Parvovirus, or ‘Parvo’ for short, is a terrible virus that affects dogs and is commonly found in puppies and canines with weakened immune systems. Unfortunately, if not diagnosed and treated quickly, the results can be deadly. Here are all the facts that you need to know.

What does Parvovirus do?

Parvovirus can manifest in one of two ways. The first and most common manifestation is in the animal’s intestines. However, the virus can also present in the heart. The latter tends to affect puppies who are younger than two months old and almost always proves fatal. The former is easier to treat, but if left untreated, it will still kill around 90% of dogs infected.

How is Parvovirus spread?

Parvovirus is spread very easily and quickly. If one puppy within a litter is infected, it is practically guaranteed that the rest will be, too. Generally, parvovirus is spread through an infected dog’s feces. The virus can be spread whether the puppy encounters fecal matter either directly or indirectly.


What are the symptoms of Parvovirus?

Once infected, most puppies will begin to show signs of the virus within three – 10 days. The most common symptoms include:

  • Severe and frequent diarrhea
  • Blood in the feces
  • Vomiting and retching
  • Fatigue
  • Severe dehydration
  • Loss of appetite

If your puppy shows any of the signs above, you must get him or her to a veterinarian, like heart and paw in East Market, as quickly as possible. The virus is managed by giving the sick dog intravenous fluids to prevent dehydration, along with strong antibiotics to prevent any other infections from worsening the animal’s condition.

Can dogs recover from the Parvovirus?

Yes. While the future looks bleak for puppies who have Parvovirus and remain undiagnosed and untreated, the fatality rates for puppies who receive timely, consistent treatment falls to around 5 – 20%. Many dogs recover fully from the virus, although some may show signs of intestinal trouble or food sensitivities for the remainder of their lives.
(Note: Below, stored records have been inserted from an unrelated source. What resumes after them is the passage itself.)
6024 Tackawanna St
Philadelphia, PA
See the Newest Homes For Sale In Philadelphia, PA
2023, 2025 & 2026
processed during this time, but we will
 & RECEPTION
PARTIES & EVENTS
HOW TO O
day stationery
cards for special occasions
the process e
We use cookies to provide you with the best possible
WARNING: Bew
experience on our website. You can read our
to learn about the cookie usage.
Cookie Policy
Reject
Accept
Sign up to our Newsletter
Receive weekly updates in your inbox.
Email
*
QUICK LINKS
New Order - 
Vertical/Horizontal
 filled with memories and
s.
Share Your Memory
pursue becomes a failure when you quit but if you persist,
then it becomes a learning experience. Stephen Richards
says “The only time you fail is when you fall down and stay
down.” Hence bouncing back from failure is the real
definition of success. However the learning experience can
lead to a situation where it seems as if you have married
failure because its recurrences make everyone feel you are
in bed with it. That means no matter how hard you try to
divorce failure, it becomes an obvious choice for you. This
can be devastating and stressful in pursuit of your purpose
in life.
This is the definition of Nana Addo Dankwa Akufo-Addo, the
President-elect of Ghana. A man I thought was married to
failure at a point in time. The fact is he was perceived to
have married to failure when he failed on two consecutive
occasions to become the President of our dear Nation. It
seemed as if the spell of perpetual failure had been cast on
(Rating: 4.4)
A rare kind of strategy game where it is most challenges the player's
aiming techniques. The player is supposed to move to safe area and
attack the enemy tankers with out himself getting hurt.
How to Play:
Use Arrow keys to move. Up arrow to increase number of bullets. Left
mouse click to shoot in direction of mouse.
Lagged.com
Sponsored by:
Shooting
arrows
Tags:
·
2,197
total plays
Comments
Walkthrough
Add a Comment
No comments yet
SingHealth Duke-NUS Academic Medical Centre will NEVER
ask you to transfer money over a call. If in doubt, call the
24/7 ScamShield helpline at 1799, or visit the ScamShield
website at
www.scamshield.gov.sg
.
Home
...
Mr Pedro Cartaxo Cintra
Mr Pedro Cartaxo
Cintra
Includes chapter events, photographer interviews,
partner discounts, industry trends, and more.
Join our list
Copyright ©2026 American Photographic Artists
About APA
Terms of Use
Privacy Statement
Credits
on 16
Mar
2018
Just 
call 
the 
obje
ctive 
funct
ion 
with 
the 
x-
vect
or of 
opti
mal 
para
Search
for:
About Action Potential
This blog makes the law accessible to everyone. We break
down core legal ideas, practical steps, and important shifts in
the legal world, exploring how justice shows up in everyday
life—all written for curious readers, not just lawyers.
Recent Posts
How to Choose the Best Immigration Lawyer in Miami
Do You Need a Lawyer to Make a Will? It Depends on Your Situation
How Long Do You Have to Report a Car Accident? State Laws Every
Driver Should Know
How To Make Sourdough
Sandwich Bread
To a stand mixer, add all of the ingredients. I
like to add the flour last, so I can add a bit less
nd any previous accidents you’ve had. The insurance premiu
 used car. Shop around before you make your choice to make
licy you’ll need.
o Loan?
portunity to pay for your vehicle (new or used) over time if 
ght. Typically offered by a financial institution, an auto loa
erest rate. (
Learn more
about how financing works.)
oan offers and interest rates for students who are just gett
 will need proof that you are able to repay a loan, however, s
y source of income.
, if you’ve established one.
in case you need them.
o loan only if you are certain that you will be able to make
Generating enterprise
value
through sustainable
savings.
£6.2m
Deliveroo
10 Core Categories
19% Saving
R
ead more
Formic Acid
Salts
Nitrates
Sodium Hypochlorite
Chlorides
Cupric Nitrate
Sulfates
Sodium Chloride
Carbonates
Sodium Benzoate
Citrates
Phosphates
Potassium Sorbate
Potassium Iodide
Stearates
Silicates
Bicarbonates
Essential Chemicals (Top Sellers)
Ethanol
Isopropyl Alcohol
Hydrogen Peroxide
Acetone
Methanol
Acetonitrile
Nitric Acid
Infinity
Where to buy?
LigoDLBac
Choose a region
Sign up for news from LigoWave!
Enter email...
The good news is that these consequences are easily managed through diet and regular check-ups at the vet.

Is it possible to prevent Parvovirus?

Yes. Parvovirus can be prevented through vaccination. Puppies receive their Parvovirus vaccinations as six, eight, and 12 weeks of age. Unfortunately, this means that they are vulnerable to the virus up until that time, especially if the puppies’ mother was not properly vaccinated against the disease. Puppies will essentially rely on the antibodies sourced from their mother for those first few weeks of life, and if they are not strong enough, they will almost certainly fall victim to the virus if exposed to it early on. To be extra careful, you may want to avoid taking your puppy out for walks or to puppy socialization classes until he or she has received all his/her Parvovirus vaccinations.

Education is key when it comes to protecting your pup from this terrible disease. Do not hesitate to ask your vet for advice and further information.